- _DATASET EXCERPTS_
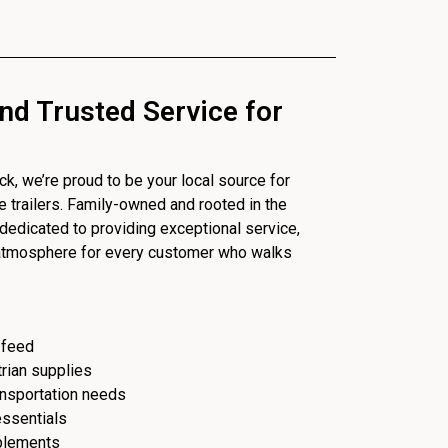
nd Trusted Service for
, we’re proud to be your local source for
se trailers. Family-owned and rooted in the
dedicated to providing exceptional service,
 atmosphere for every customer who walks
 feed
trian supplies
ransportation needs
essentials
plements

- _TASK GOAL_
The expected output is the full data above, reproduced exactly with no images.

- _RESULT OF THE EXERCISE_
nd Trusted Service for
, we’re proud to be your local source for
se trailers. Family-owned and rooted in the
dedicated to providing exceptional service,
 atmosphere for every customer who walks
 feed
trian supplies
ransportation needs
essentials
plements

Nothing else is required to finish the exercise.